Peloquin was named as the interim leader of Parti 51 in February 1990, succeeding Andre Perron. Speaking to the party's executive after his selection, Peloquin said that the cohabitation of English and French cultures in Canada was no longer possible, but that Quebec independence would only result in a brain drain to the United States and sanctions from the rest of Canada. He also hoped the Meech Lake Accord on constitutional change would fail so that more Quebecers would consider his party's annexationist position. A newspaper report from the period lists Peloquin as fifty-eight years old and serving as a town councillor in Eastman. Shortly after this time, Parti 51 was officially dissolved when it could not find enough members to fill its executive.

Peloquin ran for the Abolitionist Party in the 1993 Canadian federal election.

Electoral record
| Election | Division | Party | Votes | % | Place | Winner |
|---|---|---|---|---|---|---|
| 1981 provincial | Brome—Missisquoi | Union Nationale | 1,178 | 4.66 | 3/4 | Pierre Paradis, Liberal |
| 1989 provincial | Brome—Missisquoi | Parti 51 | 269 | 1.09 | 5/7 | Pierre Paradis, Liberal |
| 1993 federal | Brome—Missisquoi | Abolitionist | 722 | 1.65 | 4/8 | Gaston Péloquin, Bloc Québécois |

Sources: Official results, Government of Quebec, and ; Twenty-fifth General Election, 1993: Official Voting Results, Published by the Chief Electoral Officer of Canada.

==Ontario==
===Eglinton—Lawrence: Linda Kruschel===

Kruschel described herself as a homemaker. She did not campaign actively, and acknowledged that she was unfamiliar with the policies of the Abolitionist Party. When asked why she was running for office, Kruschel responded, "I don't know, to be honest with you". She received 124 votes (0.31%), finishing seventh against Liberal incumbent Joseph Volpe.

===Nickel Belt: Cindy A. Burton===

Cindy A. Burton described herself as a student. She received 53 votes (0.12%), finishing eighth against Liberal candidate Ray Bonin.

===Parkdale—High Park: Thomas Earl Pennington===

A resident of Toronto, Pennington was unemployed at the time of the election and did not campaign actively. He called for a reform of Canada's monetary system, and the creation of local currencies and employment/bartering exchanges (Toronto Star, 22 October 1993). He received 60 votes (0.15%), finishing tenth against Liberal incumbent Jesse Flis.

===Parry Sound-Muskoka: Jim Journeau===
Jim Journeau identified as a carpenter. He received 26 votes (0.06%), finishing eighth against Liberal candidate Andy Mitchell.

===St. Catharines: Kevin Doucet===

Doucet was unemployed at the time of the election. He received 86 votes (0.18%), finishing sixth against Liberal candidate Walt Lastewka.

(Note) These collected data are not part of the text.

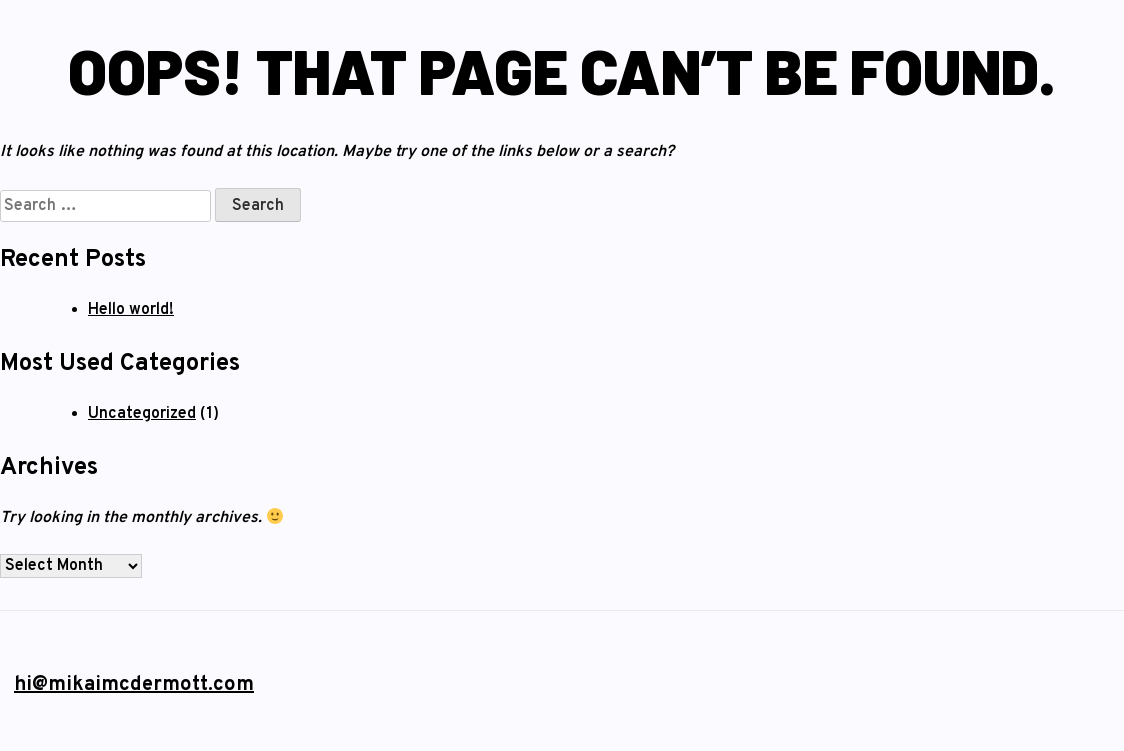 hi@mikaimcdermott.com (134, 685)
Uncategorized (142, 414)
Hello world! (131, 310) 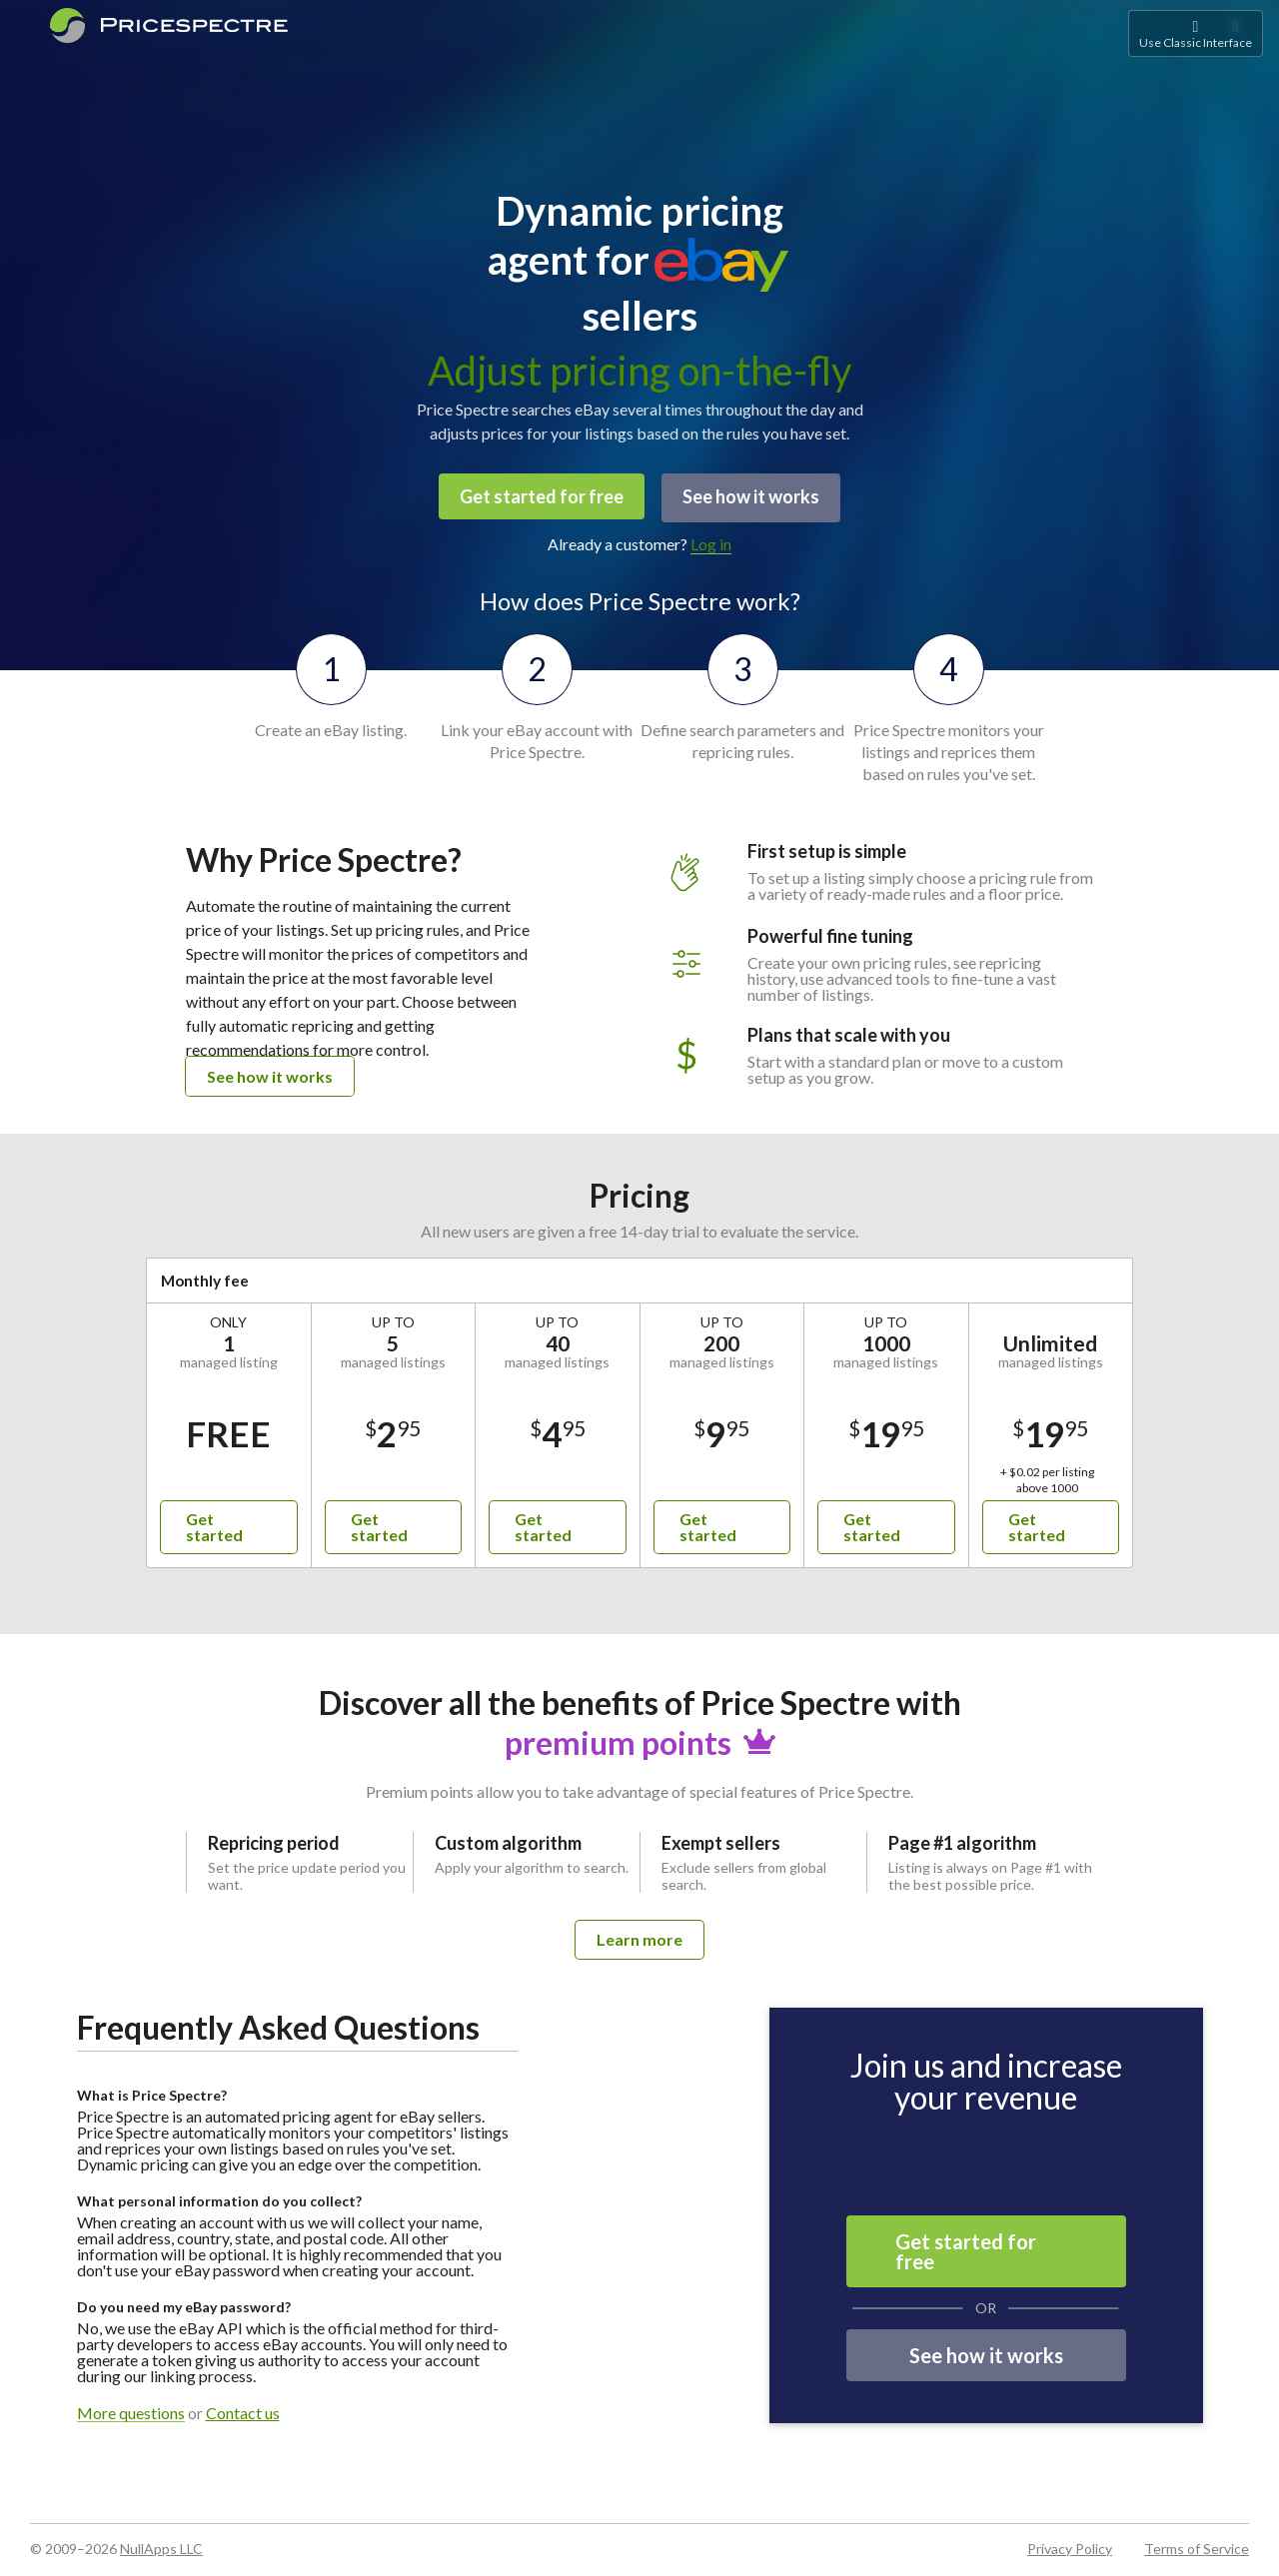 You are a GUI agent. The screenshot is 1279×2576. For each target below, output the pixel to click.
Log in (710, 540)
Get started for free (540, 496)
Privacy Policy (1069, 2545)
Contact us (243, 2410)
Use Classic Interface (1195, 33)
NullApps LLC (161, 2545)
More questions (131, 2410)
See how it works (752, 496)
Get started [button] (214, 1523)
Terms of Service (1196, 2545)
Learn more (639, 1936) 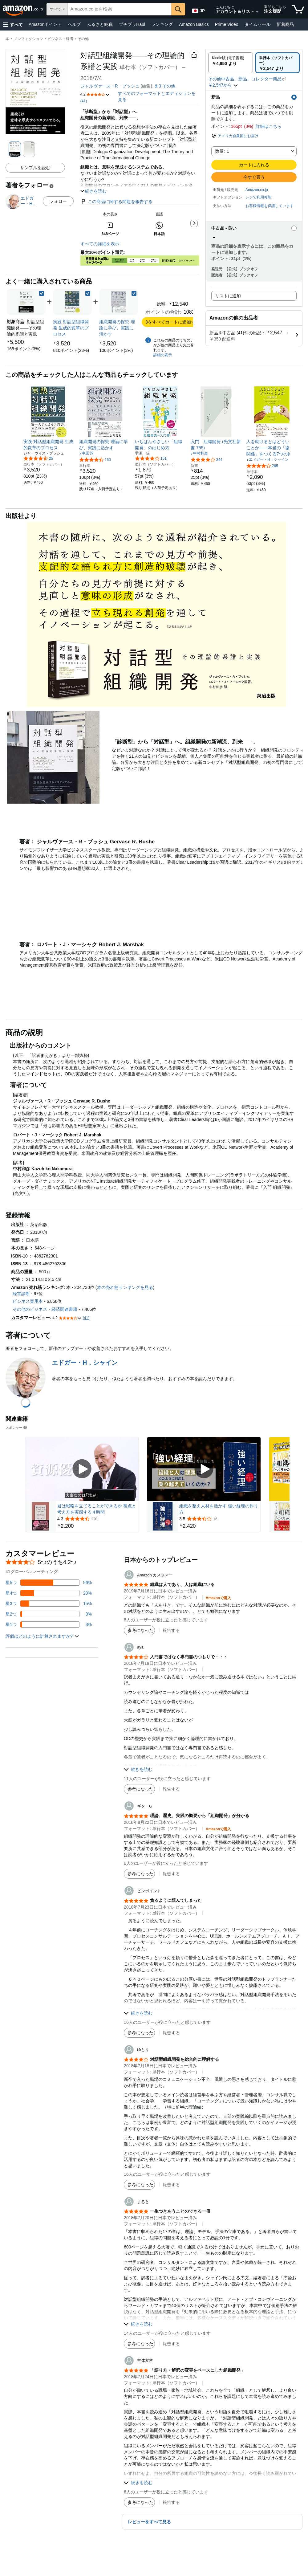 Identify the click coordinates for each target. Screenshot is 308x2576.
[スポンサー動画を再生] (82, 1469)
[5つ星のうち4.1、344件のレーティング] (206, 459)
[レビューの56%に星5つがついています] (49, 1582)
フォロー (58, 201)
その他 (83, 39)
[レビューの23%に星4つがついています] (49, 1593)
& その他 (165, 86)
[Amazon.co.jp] (23, 9)
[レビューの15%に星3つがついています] (49, 1603)
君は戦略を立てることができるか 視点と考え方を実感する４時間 (96, 1508)
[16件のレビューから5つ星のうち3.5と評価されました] (219, 1518)
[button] (13, 24)
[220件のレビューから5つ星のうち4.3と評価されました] (97, 1518)
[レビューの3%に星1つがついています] (49, 1624)
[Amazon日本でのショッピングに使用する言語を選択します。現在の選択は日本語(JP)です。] (198, 9)
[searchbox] (119, 9)
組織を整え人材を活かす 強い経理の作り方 (218, 1508)
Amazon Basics (194, 24)
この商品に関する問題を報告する (116, 201)
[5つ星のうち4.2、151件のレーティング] (151, 458)
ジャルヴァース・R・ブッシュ (110, 86)
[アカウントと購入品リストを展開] (257, 12)
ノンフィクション (28, 39)
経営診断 (21, 1293)
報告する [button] (171, 1630)
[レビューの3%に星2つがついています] (49, 1614)
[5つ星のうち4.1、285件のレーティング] (262, 465)
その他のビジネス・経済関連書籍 (45, 1309)
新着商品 (285, 24)
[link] (23, 348)
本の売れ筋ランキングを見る (125, 1287)
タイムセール (257, 24)
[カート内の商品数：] (298, 9)
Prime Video (226, 24)
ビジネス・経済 (60, 39)
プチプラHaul (132, 24)
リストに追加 (228, 295)
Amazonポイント (45, 24)
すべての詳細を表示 (99, 243)
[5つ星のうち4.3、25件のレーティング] (38, 458)
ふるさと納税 (100, 24)
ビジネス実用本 (28, 1301)
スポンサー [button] (17, 1427)
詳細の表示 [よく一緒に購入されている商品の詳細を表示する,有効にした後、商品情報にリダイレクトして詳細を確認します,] (162, 355)
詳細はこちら (269, 126)
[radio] (231, 63)
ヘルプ (74, 24)
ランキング (162, 24)
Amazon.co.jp (256, 190)
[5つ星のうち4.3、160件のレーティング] (95, 459) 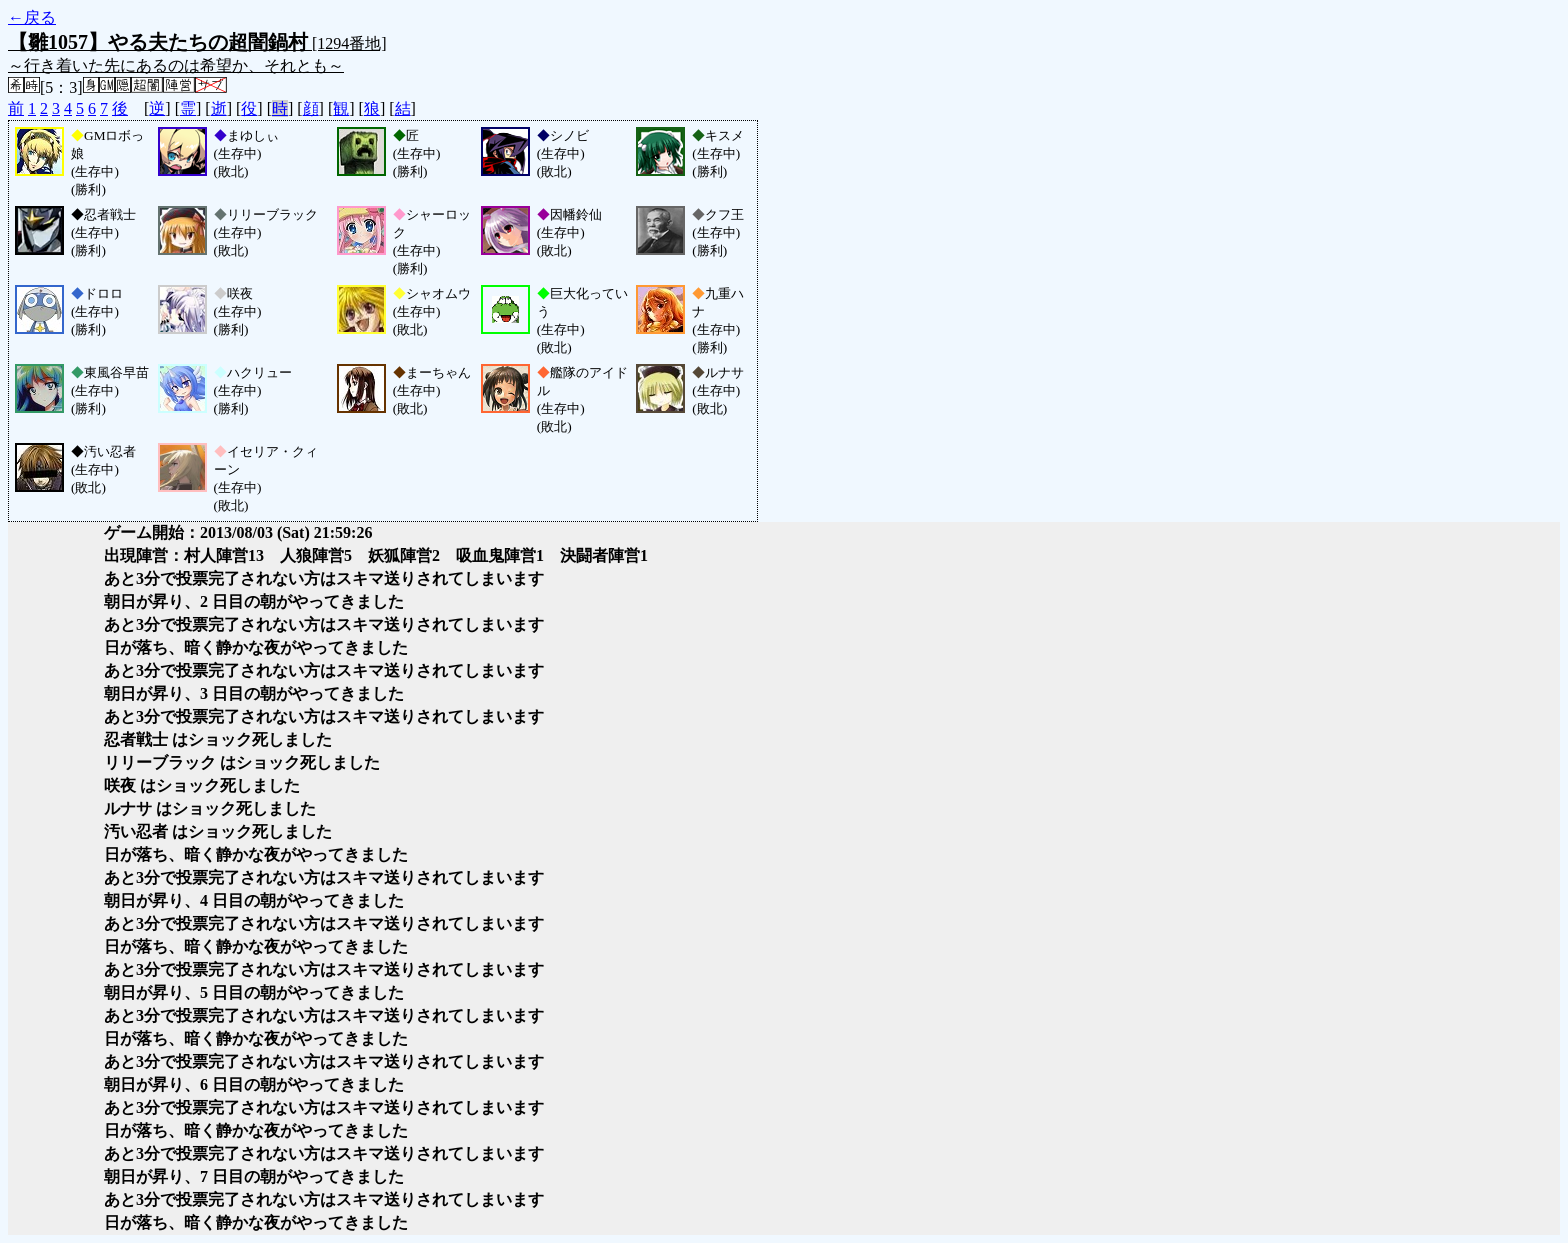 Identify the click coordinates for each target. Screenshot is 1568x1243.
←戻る (32, 17) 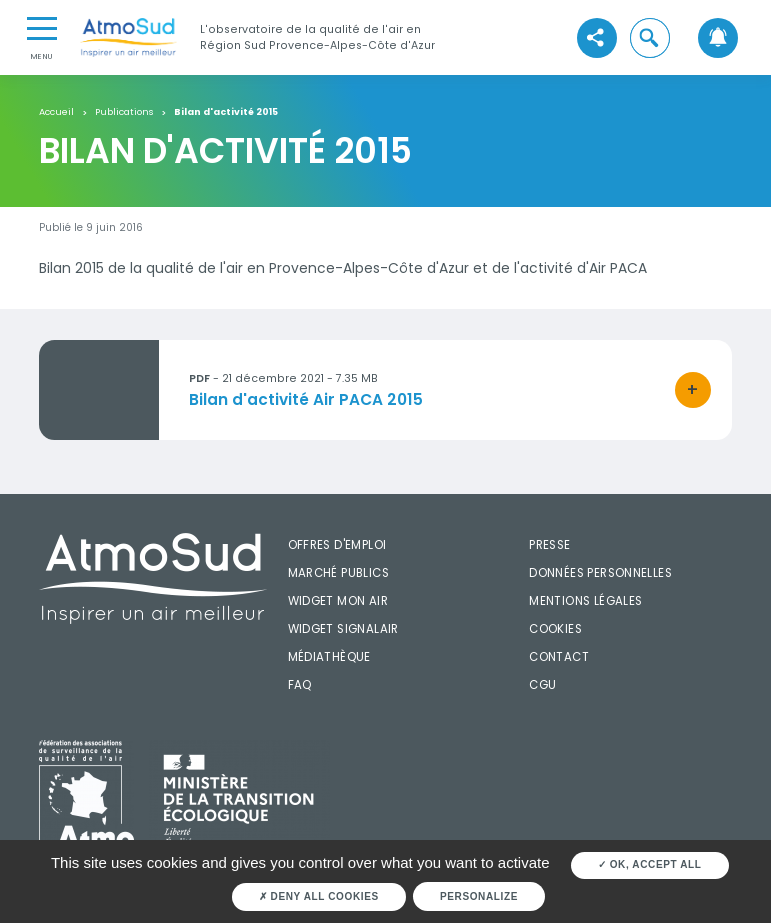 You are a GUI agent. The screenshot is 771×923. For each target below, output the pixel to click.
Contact (559, 657)
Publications (124, 112)
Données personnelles (600, 573)
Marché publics (338, 573)
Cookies (555, 629)
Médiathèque (329, 657)
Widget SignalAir (343, 629)
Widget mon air (338, 601)
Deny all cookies (319, 896)
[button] (650, 38)
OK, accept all (650, 864)
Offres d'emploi (337, 545)
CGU (542, 685)
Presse (549, 545)
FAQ (300, 685)
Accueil (56, 112)
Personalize (479, 896)
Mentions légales (585, 601)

===St. Paul's: Marion Velma Joyce===

Joyce was a telemarketer and student, and did not campaign actively during the election (Toronto Star, 22 October 1993). She received 17 votes (0.03%), finishing eleventh against Liberal candidate Barry Campbell. She should not be confused with a different Marion Joyce, who was murdered in Kingston, Ontario in 2002.

===Scarborough Southwest: Alfred Morton===

Morton was listed as a mechanical engineering draftsman. He called for the creation of a social system under which "the poor get rich, the rich get richer and no one will be able to take advantage of anyone else" (Toronto Star, 22 October 1993). He received 40 votes (0.10%), finishing eighth against Liberal incumbent Tom Wappel.

===Sudbury: Richard Lionel Gouin===

Gouin listed himself as a bookbinder. He received 86 votes (0.20%), finishing ninth against Liberal incumbent Diane Marleau.